Sinagog restorasyonunda çalışmış Rubi- Roza Asa

*******

İda’nın cevizli börekitazları

Sabahın beşinde, 5 no’lu otobüste uyumayı hayal ediyordum. Gözlerimi kapadım. Birden mikrofon sesi geldi, Sefarad bir kadın kendini tanıttı: “ ABE GÜNAYDIN! Ben İda Benromano. Edirne Yahudisiyim ben. (alkışlar koptu) Dinleyin! Bizim Edirne’de çok keyifli bir yaşantımız oldu. (anlaşıldı, uyuyamayacaktım). Aron Kasuto arkadaşımla birlikte Edirne’de büyüdük. Onlar da bugün İsrail’den bizimle geldi. Özledikçe dönem dönem Edirne’ye nostaljik geziler yaptık, son gittiğimde mezarlığımızın hali ne yalan beni çok ağlatmıştı. Biliyor musunuz? Genelde kişisel hiç problem yaşamadık biz komşularımızla. Buraya iş için gidip gelenler var. Biliyorum ki Edirne halkı, komşularımız bizi onlara sorar.  Annem Uzunköprülüydü benim. Babam Edirneli. 1934 yılında Trakya olayları olduğu vakit, annem memleketinden en son ayrılanlardan. Annem terziydi; belediye reisi ve kaymakam eşlerinin elbiselerinin dikişini bitirmeden annemin şehirden ayrılmasına izin verilmemişti. Teyzemi  de – ki çok güzeldi- talika (at arabası) ile şilteye sarıp öyle kaçırmışlar. Annem derdi ki “ Teyzeni şilteye saklamıştık, köprüyü gizlice geçecektik. O  köprüyü geçişimiz sanki bin yıl sürmüştü.O zaman anladım neden oraya Uzun Köprü diyorlar.” Edirne’nin çok güzel bir kültürü vardı. Cudaik (Yahudi) bir kültürü vardı ama komşuluk, yardımlaşma ve paylaşma duyguları çok önemliydi. Köylü ağaları ve çocuklarıyla dostluğumuz olurdu. Sonbahar geldiğinde traktörler kapımıza dayanır, kışlık karpuzlar minderlerin altına atılırdı. Edirne’de ananelerimizi takip ederdik. Evlerimizin tavanları  4-5 metre yüksekliğindeydi ve tavanlarımız işlemeliydi. Her hamursuz bayramında, evlerimizi boyardık, annelerimiz fırınları temizler,  bizler için bayram yemekleri hazırlardı. Komşularımızla birlikte bayramlarımızı kutlardık. Edirne’de sosyal hayatımız da çok güzeldi. Çok güzel kütüphanelerimiz vardı. Rahmetli Rafael Pinto hahamımızdı bizim. Şimdi gideceğimiz sinagogda ne bayramlar kutladık biz. Çocukluğumuzun ilk dini bilgilerini şimdi gideceğimiz sinagogda aldık. Cevizli börekitaz tatlısı vardır, şerbete batırılır. Bu Edirne işidir. Bir tat, bazen bir koku her şeyi hatırlatır. İşte ben de Edirne’deki hayatımı ne zaman hatırlamak istesem arkadaşlarıma cevizli börekitaz yaparım” dedi İda ve durdu,  sesini ayarlamaya çalıştı, “Kalbim her zaman Edirne’de kaldı benim.” (Bazılarımızın gözüne bir şeyler kaçtı) Daha sabah altıydı ve biz  Türkiye’deki en duygusal otobüsü olma yolunda ilerliyorduk.
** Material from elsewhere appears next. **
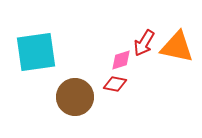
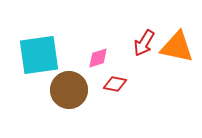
cyan square: moved 3 px right, 3 px down
pink diamond: moved 23 px left, 2 px up
brown circle: moved 6 px left, 7 px up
İda Benromano “ Kalbim her zaman Edirne’de kaldı benim”

*******

Sinagoguyla vedalaşan haham

Camdan İda’nın dediklerini düşünürken  bize eşlik eden polis arabalarına bakıyordum. Bu sefer mikrofonu başka bir Sefarad aldı: “Merhaba ben David Azuz. (Çoktan uykuyla vedalaşmıştım).1965 senesinde Edirne’ye rav (haham) olarak tayin edildim. O zaman 24 yaşındaydım. Tam beş sene, Edirne Sinagogu’nda hahamlık yapıp, oradaki gençlerimize mümkün olduğunca kültürümüzü öğretmeye çalıştım. O sinagogda çok güzel güler geçirdik biz.  Dün gibi hatırlıyorum, 1969 yılının Nisan ayında şimdi gideceğimiz Edirne Sinagogu’nu son kez açan bendim.  İnşallah vedalaştığım sinagoguma döneceğim  ve yıllar sonra bugün tekrar  sinagogumuzda dua okuyacağım. Çok mutluyum!” (5 numarada iç çekme sesleri, çaktırmadan ağlayanlar var).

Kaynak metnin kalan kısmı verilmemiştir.